Fundamentally, they would be way ahead of me right now. Why? Because they would have thousands of hours of walking that I don't have. Think about the podcast or the tutorials. If I stop and somebody continues at the rate in which I was doing it, what would happen? Their brand, their...

ability to create their own business, their ability to become whoever they wanted to become would become way easier for them, maybe a little bit more difficult for me. Why? Because they have thousands of hours that they've put into it that now maybe I haven't. So that's the thing. I feel like consistency, if I can correlate it to something physical that people might understand, it's like putting money in the bank.

And then realizing like at some point you're going to be able to withdraw this consistent effort that you put towards the things that you've deemed important in your life.

Liz Moorehead (21:15.69)
I think most people get wrong about consistency.

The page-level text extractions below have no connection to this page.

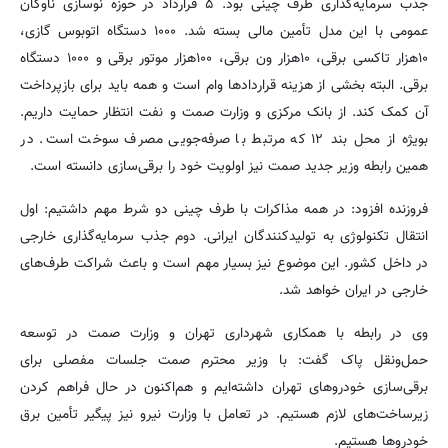
جذب سرمایه‌گذاری طرف چینی بود. ۵ قرارداد در حوزه نوسازی ناوگان
عمومی با این مدل تأمین مالی بسته شد. ۱۰۰۰ دستگاه اتوبوس گازی،
۱۰هزار تاکسی برقی، ۱۰هزار ون برقی، ۱۰۰هزار موتور برقی و ۱۰۰۰ دستگاه
برقی. البته بخشی از هزینه قراردادها وام است و همه باید برای بازپرداخت
آن کمک کند. از بانک مرکزی و وزارت صمت و نفت انتظار حمایت داریم.
بویژه از محل بند ۱۲ که مرتبط با صرفه‌جویی مصرف سوخت است. در
همین رابطه وزیر جدید صمت نیز اولویت خود را برقی‌سازی دانسته است.
فروزنده افزود: در همه مذاکرات با طرف چینی دو شرط مهم داشتیم: اول
انتقال تکنولوژی به تولیدکنندگان ایرانی. دوم جذب سرمایه‌گذاری خارجی
در داخل کشور. این موضوع نیز بسیار مهم است و باعث شراکت طرف‌های
خارجی در ایران خواهد شد.
وی در رابطه با همکاری شهرداری تهران و وزارت صمت در توسعه
حمل‌ونقل پاک گفت: با وزیر محترم صمت جلسات مفصلی برای
برقی‌سازی خودروهای تهران داشته‌ایم و هم‌اکنون در حال فراهم کردن
زیرساخت‌های لازم هستیم. در تعامل با وزارت نیرو نیز پیگیر تأمین برق
خودروها هستیم.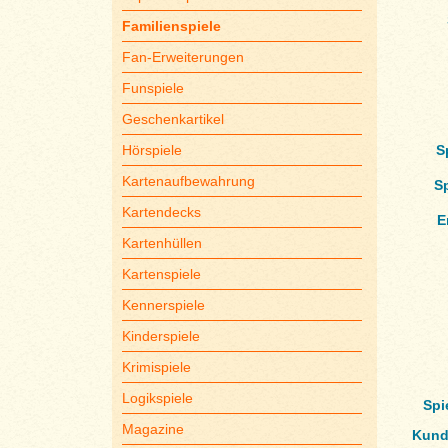
Familienspiele
Fan-Erweiterungen
Funspiele
Geschenkartikel
Hörspiele
S
Kartenaufbewahrung
S
Kartendecks
E
Kartenhüllen
Kartenspiele
Kennerspiele
Kinderspiele
Krimispiele
Logikspiele
Spi
Magazine
Kund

George B. Thomas (21:19.296)
Oh yeah.

Liz Moorehead (21:21.37)
You were ready for this question.

George B. Thomas (21:22.562)
Yeah, yeah, so.

George B. Thomas (21:27.422)
Here's the mindset is that Many people think because what when I'm having this conversation it's consistency to equal success or Consistency in my case to equal significance and then success comes out of some significance but where people get this whole thing wrong is I feel like

they feel like it's one mountain, one large mountain. If I can just be consistent and get over this one large mountain, or if I can just climb fast enough to get over this mountain, I don't even have to be consistent, I just have to get past this mountain.

And life is not one large mountain. It's a thousand molehills. And so this idea of being able to be consistent over a thousand molehills, slow, small, steady steps.

I must say that again, it's not a fast paced run up the mountain and you're a winner. It's a slow, small, steady steps over a thousand mole hills that actually gets you to success, to money, to happiness. Like all of that is on the other side of the consistency that you've put into place.

Liz Moorehead (22:50.742)
What are some of the questions you would encourage our listeners to ask themselves if they are struggling with consistency in their life? And before you answer, I want to break this up into two categories, because I think there are two ways in which we've discussed today that people can struggle with consistency. One is understanding where, with what, with whom and when they should be consistent. So figuring out what those priority areas are. And two, the actual act.

of being consistent, the actual act of showing up.

George B. Thomas (23:25.294)
Yeah. So a couple questions that I've had to ask myself is the first one is why. Like, why am I not able to be consistent in this? And you got to be completely honest with yourself. I fricking hate it. I'm not consistent with it because I hate it. I don't want to get up early. I don't want to go outside. I don't want to like, it could be raining. God, can it be raining? I don't want to go for a walk today. Like.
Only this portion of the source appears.